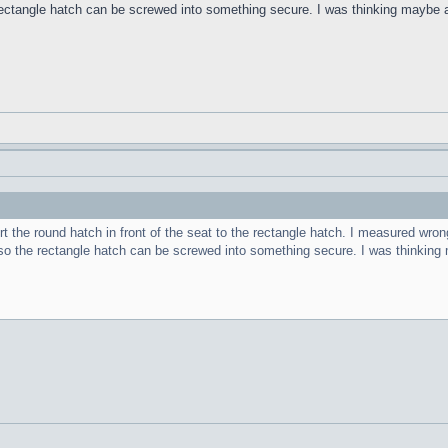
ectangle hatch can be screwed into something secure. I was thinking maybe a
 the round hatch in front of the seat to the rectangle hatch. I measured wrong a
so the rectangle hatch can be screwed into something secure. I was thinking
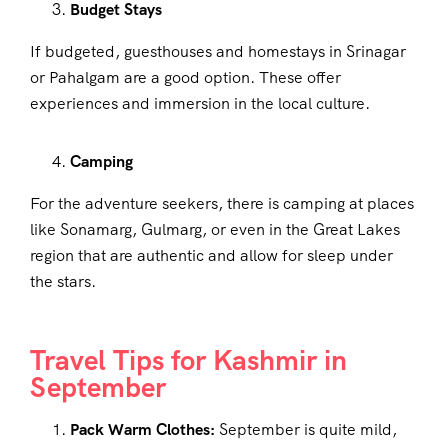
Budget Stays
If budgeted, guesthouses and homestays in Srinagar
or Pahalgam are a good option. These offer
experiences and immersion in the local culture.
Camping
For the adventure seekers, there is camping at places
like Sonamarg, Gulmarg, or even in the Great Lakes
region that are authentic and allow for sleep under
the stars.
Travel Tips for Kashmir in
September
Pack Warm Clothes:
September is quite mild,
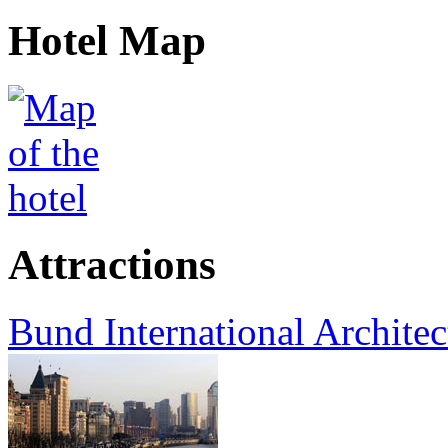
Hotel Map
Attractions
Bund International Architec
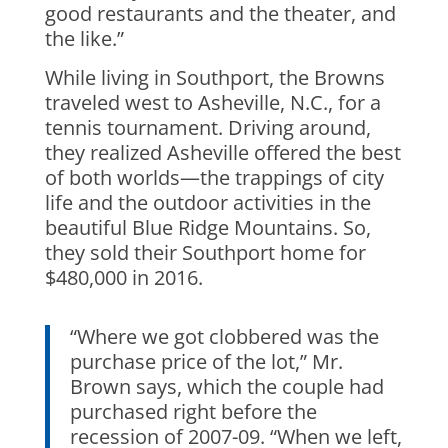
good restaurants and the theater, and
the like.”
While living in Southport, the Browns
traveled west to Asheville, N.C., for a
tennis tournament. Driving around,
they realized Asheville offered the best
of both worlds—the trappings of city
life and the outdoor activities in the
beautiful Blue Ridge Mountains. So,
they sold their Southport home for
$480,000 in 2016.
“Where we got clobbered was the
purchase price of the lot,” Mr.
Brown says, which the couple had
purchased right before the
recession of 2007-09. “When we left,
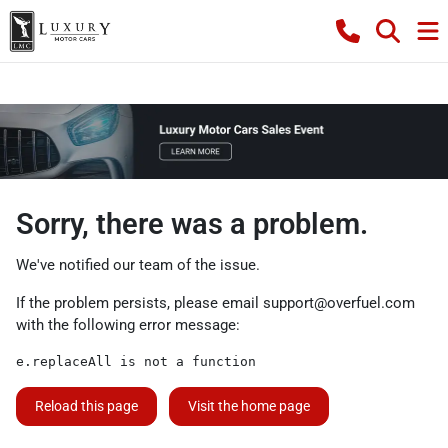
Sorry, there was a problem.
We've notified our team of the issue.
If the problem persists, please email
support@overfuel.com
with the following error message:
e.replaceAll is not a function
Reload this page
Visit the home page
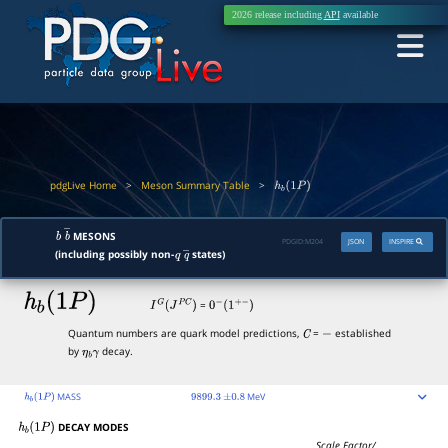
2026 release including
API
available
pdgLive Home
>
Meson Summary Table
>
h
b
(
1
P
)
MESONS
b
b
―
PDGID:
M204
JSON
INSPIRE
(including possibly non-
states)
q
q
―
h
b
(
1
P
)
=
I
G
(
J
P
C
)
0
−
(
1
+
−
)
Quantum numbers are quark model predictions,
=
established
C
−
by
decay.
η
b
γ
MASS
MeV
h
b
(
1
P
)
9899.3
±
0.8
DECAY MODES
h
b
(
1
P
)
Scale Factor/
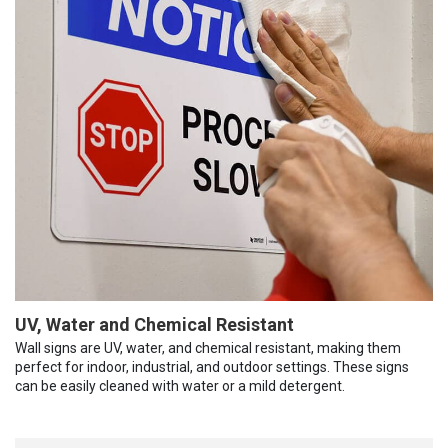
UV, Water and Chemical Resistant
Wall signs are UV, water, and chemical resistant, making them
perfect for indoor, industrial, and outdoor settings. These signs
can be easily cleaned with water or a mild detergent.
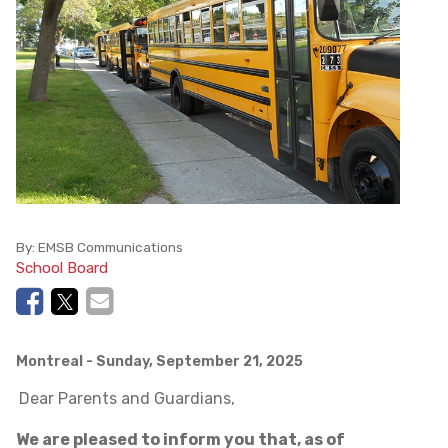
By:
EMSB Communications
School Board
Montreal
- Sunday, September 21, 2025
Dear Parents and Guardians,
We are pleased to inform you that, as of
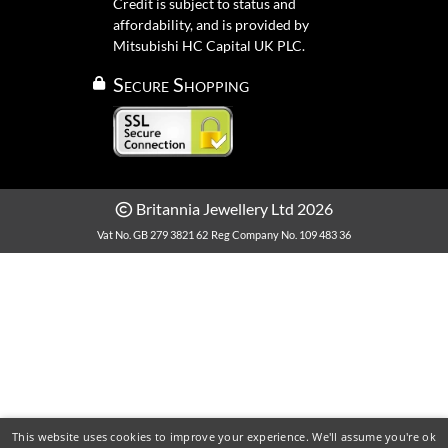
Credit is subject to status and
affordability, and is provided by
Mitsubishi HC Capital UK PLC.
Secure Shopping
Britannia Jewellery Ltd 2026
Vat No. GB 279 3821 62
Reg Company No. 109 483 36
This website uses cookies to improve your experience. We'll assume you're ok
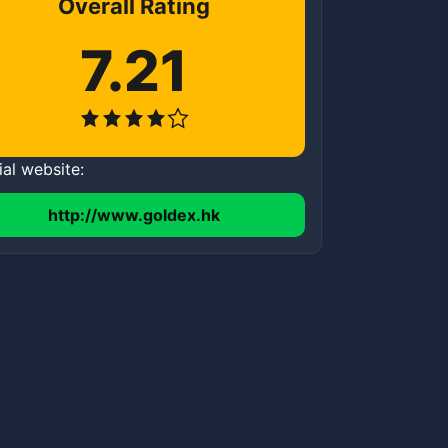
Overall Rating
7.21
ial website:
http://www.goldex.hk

• _Task item_
Look through the data and gather every line with the string "Asheville" in it.

• _Task answer_
traveled west to Asheville, N.C., for a
they realized Asheville offered the best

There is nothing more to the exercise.